Lors de ces évènements, après la mort du jeune Nahel près de 250 établissements scolaires ont été dégradés et cinq d’entre eux n’ouvriront pas pour la rentrée prochaine au mois de septembre.
Il faut y ajouter des commerces saccagés et commissariats pillés.
Les manifestations des « Gilets jaunes » en 2019, celles concernant la réforme des retraites en 2023 et maintenant les émeutes de jeunes français dans toute la France posent la question de la gestion de l’ordre public en France. D’autres pays occidentaux comme les Etats-Unis, la Grande Bretagne et l’Allemagne ont connu également de semblables mouvements de contestation. Pour l’instant, il apparait difficile de comprendre et d’évaluer la portée exacte de ces évènements.

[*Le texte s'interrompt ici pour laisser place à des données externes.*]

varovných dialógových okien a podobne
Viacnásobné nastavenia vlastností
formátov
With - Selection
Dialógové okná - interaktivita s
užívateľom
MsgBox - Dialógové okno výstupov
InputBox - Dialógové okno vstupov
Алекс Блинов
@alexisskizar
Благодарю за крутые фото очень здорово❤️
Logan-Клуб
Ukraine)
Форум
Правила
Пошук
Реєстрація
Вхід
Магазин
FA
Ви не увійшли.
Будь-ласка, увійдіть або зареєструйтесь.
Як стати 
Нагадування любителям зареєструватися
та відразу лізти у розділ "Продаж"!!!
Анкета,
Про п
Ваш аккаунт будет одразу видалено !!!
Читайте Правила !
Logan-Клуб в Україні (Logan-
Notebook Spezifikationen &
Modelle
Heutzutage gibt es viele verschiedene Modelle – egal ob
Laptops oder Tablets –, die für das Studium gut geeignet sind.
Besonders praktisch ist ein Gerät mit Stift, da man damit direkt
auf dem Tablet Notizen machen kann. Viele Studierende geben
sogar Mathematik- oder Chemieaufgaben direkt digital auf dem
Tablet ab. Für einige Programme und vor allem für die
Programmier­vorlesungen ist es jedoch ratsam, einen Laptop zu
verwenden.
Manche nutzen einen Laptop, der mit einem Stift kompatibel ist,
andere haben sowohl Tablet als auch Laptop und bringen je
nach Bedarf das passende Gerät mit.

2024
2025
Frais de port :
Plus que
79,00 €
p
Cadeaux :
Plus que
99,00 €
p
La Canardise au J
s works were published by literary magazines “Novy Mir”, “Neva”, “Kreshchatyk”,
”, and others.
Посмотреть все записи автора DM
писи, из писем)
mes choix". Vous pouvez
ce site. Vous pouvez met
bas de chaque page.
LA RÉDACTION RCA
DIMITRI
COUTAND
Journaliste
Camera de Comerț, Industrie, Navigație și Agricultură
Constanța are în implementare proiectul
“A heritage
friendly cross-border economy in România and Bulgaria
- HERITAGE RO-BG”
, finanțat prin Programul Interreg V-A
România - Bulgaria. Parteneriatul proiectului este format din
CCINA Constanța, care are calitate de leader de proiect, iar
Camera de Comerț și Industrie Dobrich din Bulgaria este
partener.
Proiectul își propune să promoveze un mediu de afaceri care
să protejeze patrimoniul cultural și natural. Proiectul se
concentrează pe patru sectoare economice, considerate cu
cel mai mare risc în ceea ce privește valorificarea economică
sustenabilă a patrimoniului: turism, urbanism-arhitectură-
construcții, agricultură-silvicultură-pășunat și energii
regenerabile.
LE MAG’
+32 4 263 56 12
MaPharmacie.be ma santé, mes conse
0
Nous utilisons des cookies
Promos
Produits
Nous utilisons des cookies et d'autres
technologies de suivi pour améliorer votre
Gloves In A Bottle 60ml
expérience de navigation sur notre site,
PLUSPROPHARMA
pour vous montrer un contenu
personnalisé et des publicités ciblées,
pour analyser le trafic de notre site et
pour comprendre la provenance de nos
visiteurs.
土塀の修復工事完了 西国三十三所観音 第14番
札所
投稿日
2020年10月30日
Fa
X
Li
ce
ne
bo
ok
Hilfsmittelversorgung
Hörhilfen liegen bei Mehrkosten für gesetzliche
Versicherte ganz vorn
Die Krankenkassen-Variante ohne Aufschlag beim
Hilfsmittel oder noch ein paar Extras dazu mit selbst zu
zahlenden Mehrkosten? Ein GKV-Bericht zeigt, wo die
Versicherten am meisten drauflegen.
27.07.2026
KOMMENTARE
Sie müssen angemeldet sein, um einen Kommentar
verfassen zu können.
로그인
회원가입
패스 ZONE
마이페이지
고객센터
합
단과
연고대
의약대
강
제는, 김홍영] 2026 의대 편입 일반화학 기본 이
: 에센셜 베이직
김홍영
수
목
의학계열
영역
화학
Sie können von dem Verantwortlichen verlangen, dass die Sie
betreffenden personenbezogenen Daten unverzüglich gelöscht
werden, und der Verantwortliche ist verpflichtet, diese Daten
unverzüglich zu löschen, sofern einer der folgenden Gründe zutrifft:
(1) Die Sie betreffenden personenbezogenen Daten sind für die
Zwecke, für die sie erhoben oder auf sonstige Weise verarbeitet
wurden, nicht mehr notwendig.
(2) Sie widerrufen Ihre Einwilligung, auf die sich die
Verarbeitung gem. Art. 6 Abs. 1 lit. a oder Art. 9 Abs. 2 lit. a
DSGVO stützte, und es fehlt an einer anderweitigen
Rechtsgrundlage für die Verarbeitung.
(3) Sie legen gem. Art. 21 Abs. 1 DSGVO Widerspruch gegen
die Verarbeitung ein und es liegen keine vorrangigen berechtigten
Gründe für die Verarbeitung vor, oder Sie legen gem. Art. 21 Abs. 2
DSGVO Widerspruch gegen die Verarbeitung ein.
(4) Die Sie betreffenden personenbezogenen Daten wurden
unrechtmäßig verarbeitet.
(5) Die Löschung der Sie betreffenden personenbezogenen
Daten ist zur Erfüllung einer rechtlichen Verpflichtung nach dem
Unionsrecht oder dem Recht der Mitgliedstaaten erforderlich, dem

Dans le cas français, il paraît évident et avéré que l’équilibre entre l’exercice des libertés constitutionnellement garanties au nombre desquelles figure le droit de manifester (protégé par l’article 11 de la Déclaration des droits de l’homme) et le principe de sécurité a été rompu. Cette crise de la police pose non seulement aussi le rapport entre l’État et l’institution policière et mais aussi la reconnaissance du travail de cette dernière en tant que défenseurs de la loi et la sécurité.
On peut y ajouter un autre élément qui affaiblit dans une certaine mesure nos institutions : l’extrême complexité, voire la fragilité du principe de la séparation des pouvoirs qui est le point cardinal et la caractéristique fondamentale de nos démocraties.

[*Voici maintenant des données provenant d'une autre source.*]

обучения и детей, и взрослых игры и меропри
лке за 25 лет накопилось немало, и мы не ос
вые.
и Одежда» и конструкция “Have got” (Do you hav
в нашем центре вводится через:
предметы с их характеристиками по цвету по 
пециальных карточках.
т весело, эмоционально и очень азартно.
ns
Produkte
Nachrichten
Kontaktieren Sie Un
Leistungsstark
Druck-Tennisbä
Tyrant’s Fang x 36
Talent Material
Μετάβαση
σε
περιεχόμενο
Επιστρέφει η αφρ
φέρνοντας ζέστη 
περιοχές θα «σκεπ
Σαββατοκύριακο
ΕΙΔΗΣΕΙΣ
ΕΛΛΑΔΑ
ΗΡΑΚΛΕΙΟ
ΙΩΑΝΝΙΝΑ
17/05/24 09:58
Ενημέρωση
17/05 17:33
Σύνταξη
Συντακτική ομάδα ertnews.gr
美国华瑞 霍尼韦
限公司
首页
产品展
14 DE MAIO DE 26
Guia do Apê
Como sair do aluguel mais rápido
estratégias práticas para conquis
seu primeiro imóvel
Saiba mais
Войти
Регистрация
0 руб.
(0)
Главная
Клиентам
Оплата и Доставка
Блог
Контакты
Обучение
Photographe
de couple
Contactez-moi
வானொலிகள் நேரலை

Dans la situation actuelle de la France, on peut penser qu’il est nécessaire et légitime que la police retrouve une juste place dans l’appareil d’État. C’est le bras armé de l’État au service de la république qui doit faire cesser la violence et faire respecter la justice. Demander un changement de statut ainsi qu’une juridiction dérogatoire au droit commun ne changera pas nécessairement les désordre social et politique. Le principe d’égalité de tous devant la loi est un des fondements principaux de notre république. Certaines auteures comme H. L’Heuillet décrit cette institution comme une véritable « clinique de la société ».
L’utilisation des armes par les policiers pendant cette crise de juin et juillet 2023 a été largement débattue. Selon la loi de 2017, dans l’exercice de leur mission, les forces de sécurité disposent du droit de recourir à la force. Ce recours n’est cependant autorisé que s’il respecte le principe de légitimité, de nécessité, de proportionnalité et de précaution.
Cette loi prévoit que les forces de l’ordre peuvent « faire usage de leurs armes en cas d’absolue nécessité et de manière strictement proportionnée ». Ensuite, la justice peut vérifier si toutes les conditions étaient réunies pour faire usage de la force lors de ces derniers évènements.
Selon certains, il serait urgent de revenir sur la loi du 28 février 2017 car celle-ci serait trop imprécise et vague sur l’usage des armes en cas de refus d’obtempérer.
C’est aussi la légitime défense policière qui est au cœur de cette problématique De toutes les façons, un travail de clarification et de vérité est nécessaire pour faire renaître la confiance entre la police et la population. Il est tout aussi important pour le politique d’avoir un discours clair, structurant et d’autorité afin de rappeler les missions et les objectifs essentiels de la justice et de la police : la liberté, la sécurité et le respect de la légalité.